Skye McDaniel, an Oak Cliff native, opened La Bodega, a grab-and-go restaurant after she left the restaurant industry when the pandemic began, according to a DMagazine article which observes
“Owner Skye McDaniel is an Oak Cliff native who’s cooked at some of the neighborhood’s favorite restaurants, including Bolsa and Boulevardier. She left the restaurant industry when the coronavirus pandemic began, but the pull of hospitality brought her right back. To open La Bodega, she renovated a century-old shotgun house in her free time, around the schedule of a day job.”
McDaniel knew going back to the restaurant industry and opening her own business was the right thing to do as she stood in her newly opened restaurant according to a Dallas Morning News article July 27. They say,
“Skye McDaniel stood in the kitchen of her newly opened restaurant in a tiny 100-year-old building in the Oak Cliff neighborhood of Dallas and had an existential moment. It was the first week of July 2022, the restaurant’s opening week, and she was working 14-hour days to get her business going. Her body ached, and the heat from the rotisserie ovens was suffocating.
“This is my favorite thing,” she thought.
It was then she knew she had made the right choice to get back into the restaurant industry and open her own business in the neighborhood where she spent her childhood and worked her way up in kitchens like Bolsa and Boulevardier. The grind was just as fun as she remembered it, if not more so now that she could craft the menu of her dreams and feed neighbors and friends.”
It was the pandemic that pushed Skye McDaniel to open her own restaurant according to a NBC-DFW news article which reports,
“2020 was just a really scary year for all of us,” McDaniel said. “How should you come out on the other side of this? Like, you shouldn’t be the same person.”
“McDaniel was working at a Deep Ellum coffee shop when the pandemic hit and she was without a job. She had a little success day trading, which reframed her thinking about risk and reward.

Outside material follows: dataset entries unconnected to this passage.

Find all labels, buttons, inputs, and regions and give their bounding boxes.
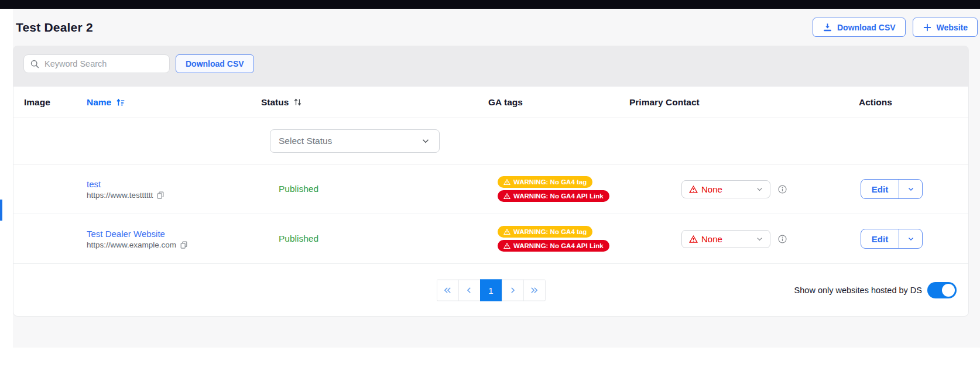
edit-split-button: Edit: [861, 179, 923, 199]
column-header-status[interactable]: Status: [261, 97, 488, 108]
ga-tags-cell: WARNING: No GA4 tag WARNING: No GA4 API …: [488, 226, 629, 252]
ga-tags-cell: WARNING: No GA4 tag WARNING: No GA4 API …: [488, 176, 629, 202]
ga4-api-warning-badge: WARNING: No GA4 API Link: [498, 190, 609, 202]
table-footer: 1 Show only websites hosted by DS: [13, 264, 968, 316]
sort-icon: [293, 97, 303, 107]
download-csv-button[interactable]: Download CSV: [813, 18, 906, 37]
pagination-next-button[interactable]: [502, 279, 524, 301]
double-chevron-left-icon: [443, 285, 453, 295]
double-chevron-right-icon: [529, 285, 539, 295]
chevron-down-icon: [755, 235, 764, 243]
warning-icon: [503, 193, 510, 200]
actions-cell: Edit: [859, 179, 968, 199]
table-row: Test Dealer Website https://www.example.…: [13, 214, 968, 264]
chevron-down-icon: [420, 136, 431, 146]
edit-dropdown-button[interactable]: [899, 229, 922, 248]
copy-icon[interactable]: [156, 191, 165, 199]
pagination-prev-button[interactable]: [458, 279, 481, 301]
ga4-tag-warning-badge: WARNING: No GA4 tag: [498, 226, 592, 238]
add-website-button[interactable]: Website: [913, 18, 978, 37]
download-icon: [823, 22, 832, 32]
warning-icon: [503, 242, 510, 249]
hosted-toggle-group: Show only websites hosted by DS: [794, 282, 957, 298]
edit-split-button: Edit: [861, 229, 923, 249]
websites-table: Image Name Status GA tags: [13, 87, 969, 317]
plus-icon: [923, 23, 932, 32]
status-filter-select[interactable]: Select Status: [270, 129, 440, 153]
table-header-row: Image Name Status GA tags: [13, 87, 968, 118]
websites-card: Download CSV Image Name Status: [13, 46, 969, 317]
column-header-ga-tags: GA tags: [488, 97, 629, 108]
status-value: Published: [261, 233, 488, 244]
pagination: 1: [437, 279, 546, 301]
main-panel: Test Dealer 2 Download CSV Website: [13, 9, 980, 348]
search-box: [23, 54, 170, 73]
column-header-name[interactable]: Name: [87, 97, 261, 108]
name-cell: test https://www.testttttt: [87, 179, 261, 200]
top-black-bar: [0, 0, 980, 9]
info-icon[interactable]: [777, 184, 787, 194]
chevron-down-icon: [755, 185, 764, 194]
warning-icon: [689, 185, 698, 194]
warning-icon: [503, 178, 510, 186]
column-header-primary-contact: Primary Contact: [629, 97, 859, 108]
edit-button[interactable]: Edit: [861, 229, 899, 248]
pagination-page-1[interactable]: 1: [480, 279, 502, 301]
pagination-first-button[interactable]: [437, 279, 459, 301]
primary-contact-cell: None: [629, 180, 859, 198]
keyword-search-input[interactable]: [44, 59, 163, 68]
toolbar-download-csv-button[interactable]: Download CSV: [176, 54, 254, 73]
column-header-image: Image: [24, 97, 87, 108]
page-header: Test Dealer 2 Download CSV Website: [13, 9, 980, 40]
toggle-label: Show only websites hosted by DS: [794, 286, 922, 295]
toggle-knob: [942, 284, 955, 297]
search-icon: [30, 59, 40, 69]
name-cell: Test Dealer Website https://www.example.…: [87, 229, 261, 249]
ga4-api-warning-badge: WARNING: No GA4 API Link: [498, 240, 609, 252]
page-title: Test Dealer 2: [16, 20, 93, 35]
warning-icon: [503, 228, 510, 235]
chevron-down-icon: [906, 184, 916, 194]
warning-icon: [689, 235, 698, 243]
sort-ascending-icon: [115, 97, 126, 108]
chevron-down-icon: [906, 234, 916, 243]
primary-contact-select[interactable]: None: [681, 180, 770, 198]
copy-icon[interactable]: [180, 241, 188, 249]
primary-contact-select[interactable]: None: [681, 230, 770, 248]
table-toolbar: Download CSV: [13, 46, 969, 87]
hosted-by-ds-toggle[interactable]: [927, 282, 957, 298]
column-header-actions: Actions: [859, 97, 968, 108]
chevron-left-icon: [464, 285, 474, 295]
website-url: https://www.testttttt: [87, 191, 153, 200]
edit-dropdown-button[interactable]: [899, 180, 922, 198]
ga4-tag-warning-badge: WARNING: No GA4 tag: [498, 176, 592, 188]
primary-contact-cell: None: [629, 230, 859, 248]
table-row: test https://www.testttttt Published WAR…: [13, 164, 968, 214]
filter-row: Select Status: [13, 118, 968, 164]
status-value: Published: [261, 184, 488, 194]
website-url: https://www.example.com: [87, 241, 176, 249]
left-accent-bar: [0, 200, 2, 221]
info-icon[interactable]: [777, 234, 787, 244]
actions-cell: Edit: [859, 229, 968, 249]
chevron-right-icon: [508, 285, 518, 295]
header-actions: Download CSV Website: [813, 18, 978, 37]
edit-button[interactable]: Edit: [861, 180, 899, 198]
website-name-link[interactable]: Test Dealer Website: [87, 229, 261, 239]
pagination-last-button[interactable]: [523, 279, 546, 301]
website-name-link[interactable]: test: [87, 179, 261, 189]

So for me, that space is what pushed me to do this because I had time to evaluate how important it was, whether or not I should take a risk,” McDaniel said she started thinking during her pandemic downtime. “Like a do-over. If I wanted to go back in, what would it look like? And of course, it would look like working for myself.”
McDaniel hopes her customers notice and feel how much love and care has been put into her healthy comfort food.